LTCMの経営陣はロシア財政危機という経緯を知っていたのですから、システムを手動で止めなければいけなかったはずです。

システムは経緯を知らないのですから。


ちなみにマイロン・ショールズ はその後別のファンドを立ち上げますが、これも2008年の金融危機で破綻しました。

LTCMの教訓で十分な安全策を用いたと思いますが、それでもダメだったのです。


結局ランダムウォークというのは方向感の無いときにはいいのですが、ビッグイベントが起こっているときは通用しないんじゃないかなと思います。


反面、イベントが起こっているときには、勢いや連続した値動きに関するテクニカルが役立つことが多いです。
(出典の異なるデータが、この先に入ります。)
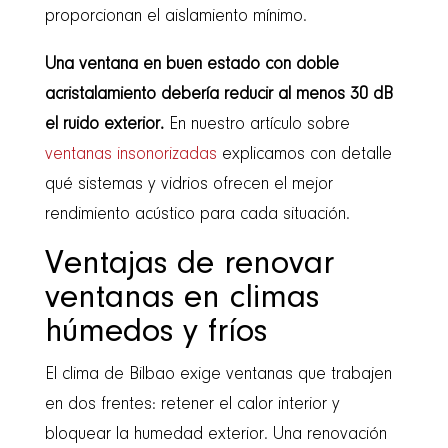
proporcionan el aislamiento mínimo.
Una ventana en buen estado con doble
acristalamiento debería reducir al menos 30 dB
el ruido exterior.
En nuestro artículo sobre
ventanas insonorizadas
explicamos con detalle
qué sistemas y vidrios ofrecen el mejor
rendimiento acústico para cada situación.
Ventajas de renovar
ventanas en climas
húmedos y fríos
El clima de Bilbao exige ventanas que trabajen
en dos frentes: retener el calor interior y
bloquear la humedad exterior. Una renovación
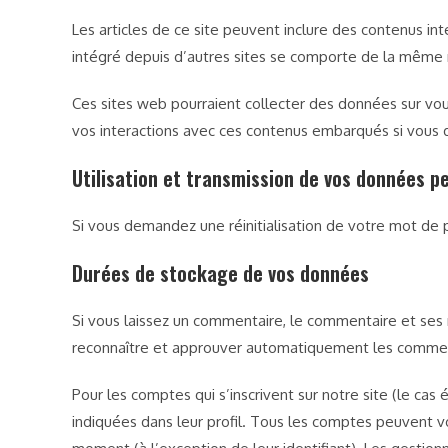
Les articles de ce site peuvent inclure des contenus in
intégré depuis d’autres sites se comporte de la même ma
Ces sites web pourraient collecter des données sur vous,
vos interactions avec ces contenus embarqués si vous 
Utilisation et transmission de vos données p
Si vous demandez une réinitialisation de votre mot de pa
Durées de stockage de vos données
Si vous laissez un commentaire, le commentaire et se
reconnaître et approuver automatiquement les commentai
Pour les comptes qui s’inscrivent sur notre site (le c
indiquées dans leur profil. Tous les comptes peuvent vo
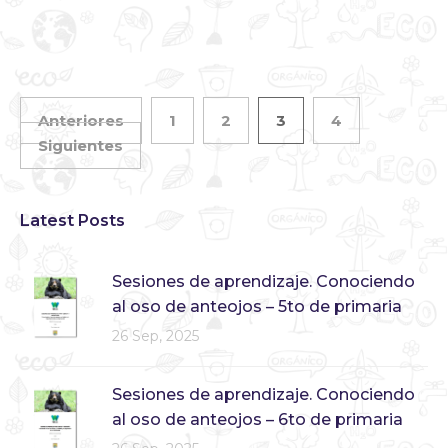
Anteriores
1
2
3
4
Siguientes
Latest Posts
Sesiones de aprendizaje. Conociendo
al oso de anteojos – 5to de primaria
26 Sep, 2025
Sesiones de aprendizaje. Conociendo
al oso de anteojos – 6to de primaria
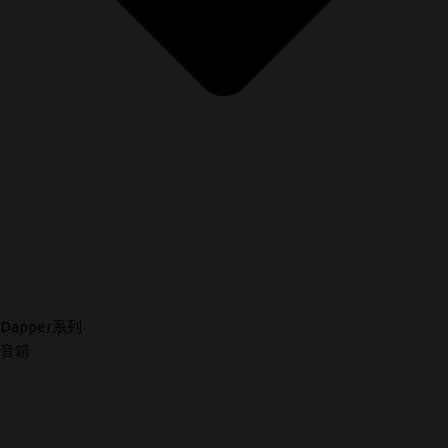
Dapper系列
音箱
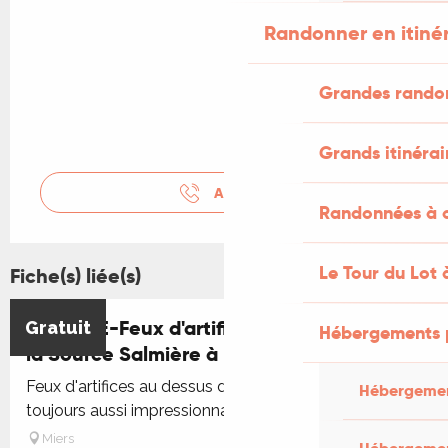
Randonner en itiné
Grandes rando
Grands itinérai
APPELER
Randonnées à c
Le Tour du Lot 
Fiche(s) liée(s)
-ANNULE-Feux d'artifices pour la Fête de
Gratuit
Hébergements 
la Source Salmière à Miers
Feux d'artifices au dessus de la source Salmière,
Hébergemen
toujours aussi impressionnant !
Miers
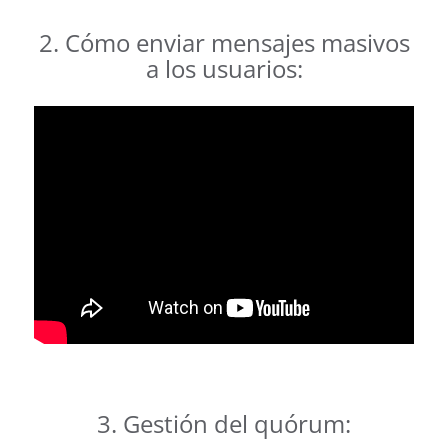
2. Cómo enviar mensajes masivos
a los usuarios:
.
.
.
3. Gestión del quórum:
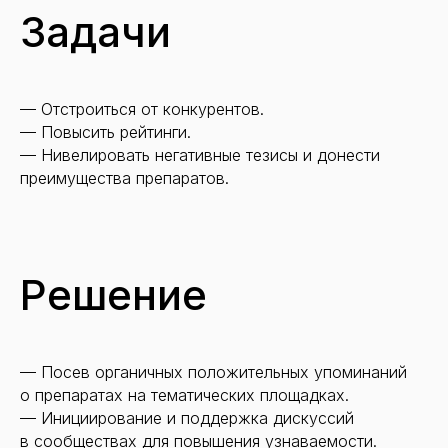
Задачи
— Отстроиться от конкурентов.
— Повысить рейтинги.
— Нивелировать негативные тезисы и донести
преимущества препаратов.
Решение
— Посев органичных положительных упоминаний
о препаратах на тематических площадках.
— Инициирование и поддержка дискуссий
в сообществах для повышения узнаваемости.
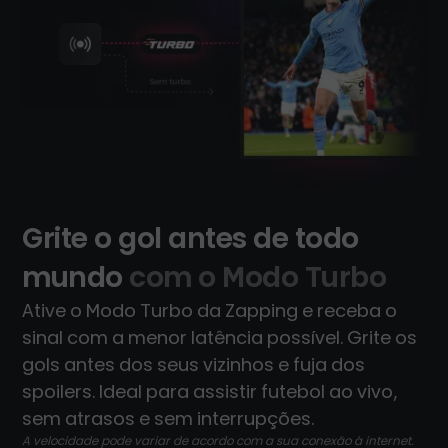
Grite o gol antes de todo
mundo
com o Modo Turbo
Ative o Modo Turbo da Zapping e receba o
sinal com a menor latência possível. Grite os
gols antes dos seus vizinhos e fuja dos
spoilers. Ideal para assistir futebol ao vivo,
sem atrasos e sem interrupções.
A velocidade pode variar de acordo com a sua conexão à internet.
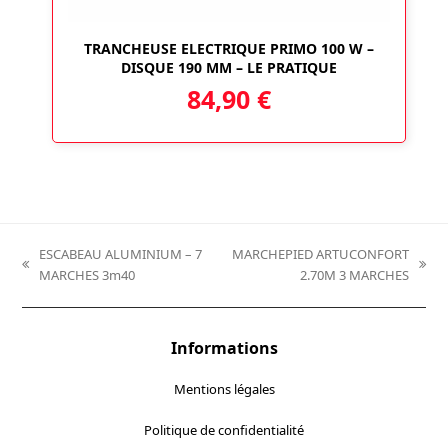
TRANCHEUSE ELECTRIQUE PRIMO 100 W –
DISQUE 190 MM – LE PRATIQUE
84,90
€
ESCABEAU ALUMINIUM – 7
MARCHEPIED ARTUCONFORT
previous
next
MARCHES 3m40
2.70M 3 MARCHES
post:
post:
Informations
Mentions légales
Politique de confidentialité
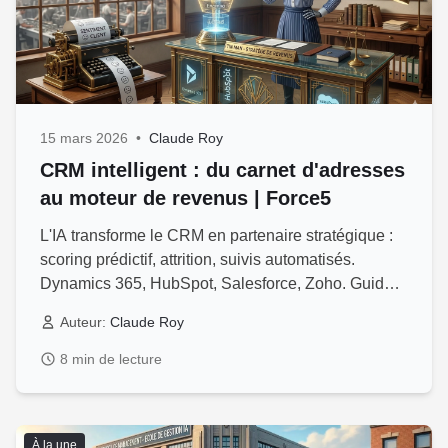
15 mars 2026
•
Claude Roy
CRM intelligent : du carnet d'adresses
au moteur de revenus | Force5
L'IA transforme le CRM en partenaire stratégique :
scoring prédictif, attrition, suivis automatisés.
Dynamics 365, HubSpot, Salesforce, Zoho. Guide
expert Force5 PME Québec.
Auteur:
Claude Roy
8 min de lecture
À la une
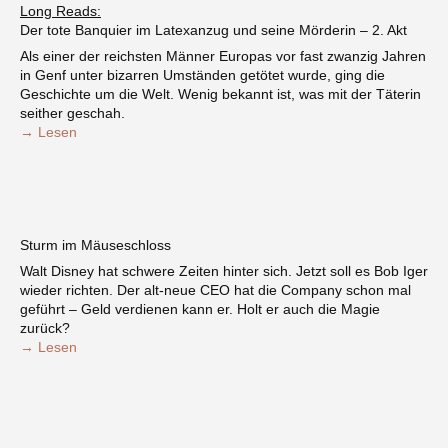
Long Reads:
Der tote Banquier im Latexanzug und seine Mörderin – 2. Akt
Als einer der reichsten Männer Europas vor fast zwanzig Jahren
in Genf unter bizarren Umständen getötet wurde, ging die
Geschichte um die Welt. Wenig bekannt ist, was mit der Täterin
seither geschah.
→ Lesen
Sturm im Mäuseschloss
Walt Disney hat schwere Zeiten hinter sich. Jetzt soll es Bob Iger
wieder richten. Der alt-neue CEO hat die Company schon mal
geführt – Geld verdienen kann er. Holt er auch die Magie
zurück?
→ Lesen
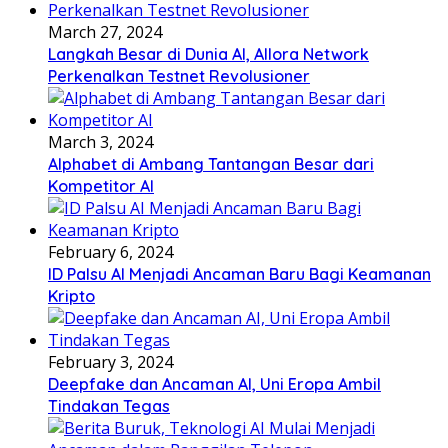
March 27, 2024
Langkah Besar di Dunia AI, Allora Network
Perkenalkan Testnet Revolusioner
March 3, 2024
Alphabet di Ambang Tantangan Besar dari
Kompetitor AI
February 6, 2024
ID Palsu AI Menjadi Ancaman Baru Bagi Keamanan
Kripto
February 3, 2024
Deepfake dan Ancaman AI, Uni Eropa Ambil
Tindakan Tegas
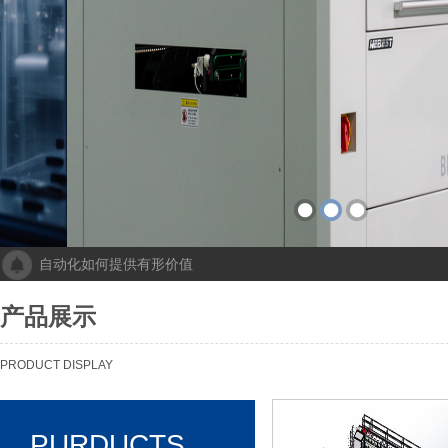
自动化如何提供有形价值
成都人工智能计算中心项目落地 助力打造新一代人工智能创新发
“未来工厂”啥样？机器人生“匠心”自动化会“上网”
产品展示
个性化批量生产，灵活性显著提高！Faulhaber加速推动自动化生产
机械及其自动化 机械自动化发挥其潜力
PRODUCT DISPLAY
PURDUCTS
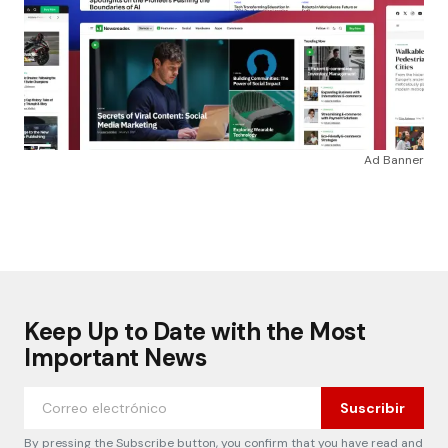
Ad Banner
Keep Up to Date with the Most
Important News
Suscribir
By pressing the Subscribe button, you confirm that you have read and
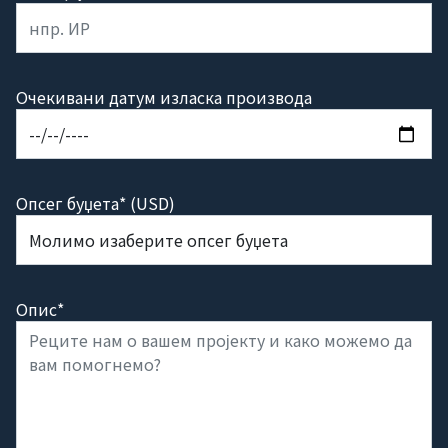
Очекивани датум изласка производа
Опсег буџета* (USD)
Опис*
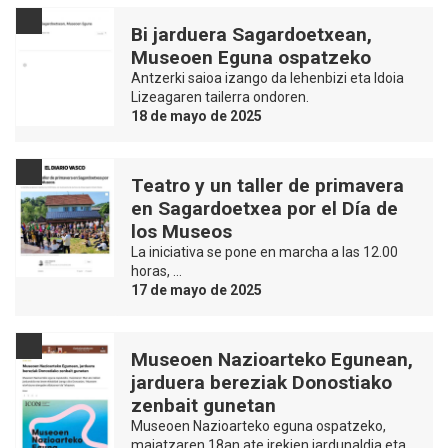
Bi jarduera Sagardoetxean,
Museoen Eguna ospatzeko
Antzerki saioa izango da lehenbizi eta Idoia
Lizeagaren tailerra ondoren.
18 de mayo de 2025
Teatro y un taller de primavera
en Sagardoetxea por el Día de
los Museos
La iniciativa se pone en marcha a las 12.00
horas, …
17 de mayo de 2025
Museoen Nazioarteko Egunean,
jarduera bereziak Donostiako
zenbait gunetan
Museoen Nazioarteko eguna ospatzeko,
maiatzaren 18an ate irekien jardunaldia eta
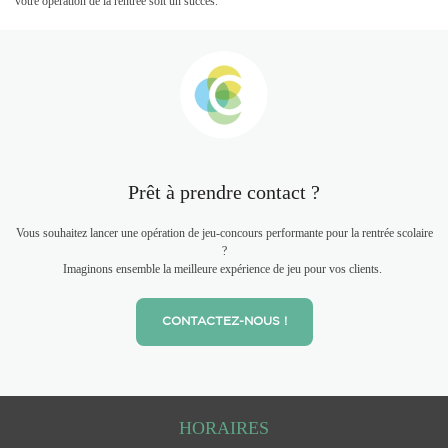
votre opération de la rentrée soit un succès.
Prêt à prendre contact ?
Vous souhaitez lancer une opération de jeu-concours performante pour la rentrée scolaire
?
Imaginons ensemble la meilleure expérience de jeu pour vos clients.
CONTACTEZ-NOUS !
HORAIRES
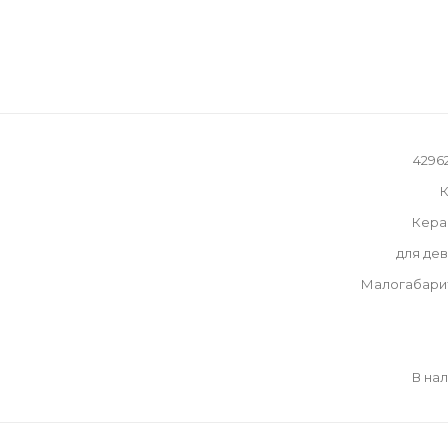
42962
К
Кера
для де
Малогабари
В на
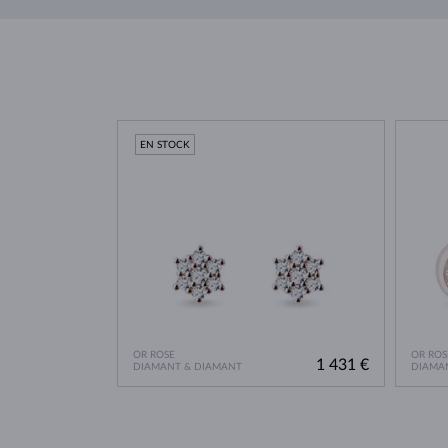
EN STOCK
OR ROSE
OR ROS
1 431 €
DIAMANT & DIAMANT
DIAMA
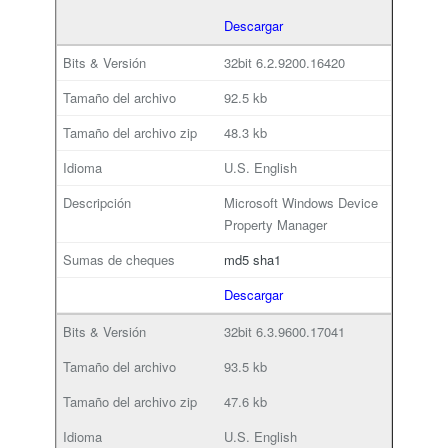
Descargar
32bit
6.2.9200.16420
92.5 kb
48.3 kb
U.S. English
Microsoft Windows Device
Property Manager
md5
sha1
Descargar
32bit
6.3.9600.17041
93.5 kb
47.6 kb
U.S. English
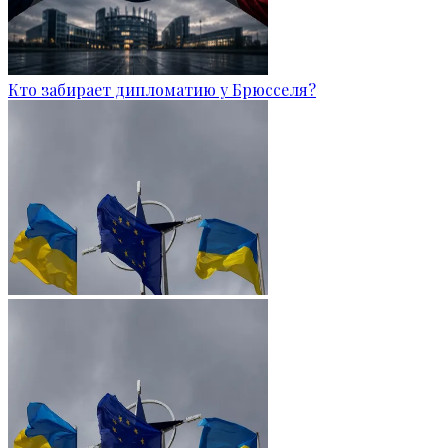
Кто забирает дипломатию у Брюсселя?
このあたりはまたいつか機会があれば書こうかなと思います。



それでも正規分布に従う


しかしながら長期間の株価を捉えると、やはり正規分布に従っています。

1989年バブル崩壊から今日までの日経平均の前日比は上昇2862回・下降2885回でほぼ互角。

最近は上昇の確率が高いので、このまま行けばあと3ヶ月程度で並びそうな勢いです。


株価は部分部分では、イベントによって意思を持って整然と動く。

そして全体としてはやはり正規分布に従う。

ブラウン運動に代表されるような不規則な動きには、通常はならない。


「ランダムなら→正規分布に従う」は正しいですが、

「正規分布に従う→ランダム」とは限らない。

そういうものではないかと思います。


株価

technote投資ダイアリー-kabuka



ランダムウォーク
technote投資ダイアリー-rand


株で儲ける事は可能か?

これは可能だと思います。


明日の株価がコインを投げるようなものでまったくランダムならば、これは不可能です。

サルが運用してもファンドマネージャーが運用しても同じ。

手数料分だけコツコツ負けていきます。
しかしそうではありません。

株価の値動きには完全にランダムではないいくつかの癖、偏りがあります。

これをうまく利用することで、利益を生むことができるはずです。


世の中にはさまざまなテクニカル指標、ファンダメンタル指標がありますが、玉石混合であり、ほとんどが石といっていいと思います。

稀に玉が混ざりこんでいますが、それもそのままでは使い物にならず、何重もの限定条件が必要です。

それをうまく組み合わせてトレードシステムを作るのですが、完全に自動化するのは難しいです。


イベントで株価は動くのですが、そのイベントがどんな性質のもので、どんな大きさでどのくらい続くのか?

このあたりは人間の情緒的な判断が勝っています。

完全な自動売買システムは、見果てぬ夢ですね。


もっとも、完全自動売買にする必要は無いのかもしれません。

イベントごとにシステムを手動で切り替えてもいいでしょう。

特に今のようなわかりやすい金融バブル相場では、金融バブル相場用のロボットを走らせればよいのです。

というわけでバブル専用ロボleaping_carp 君、今後ともよろしくですニコニコ


・・・・・


結局のところ、散々数字をひっくり返して小難しい方程式を駆使してみても、とても当たり前の結論に落ち着きそうです。


「大きなイベントが起こったら、しばらくまとまって動くよ」


ファンドマネージャーは、サルより少しだけ賢いんじゃないかなと思います。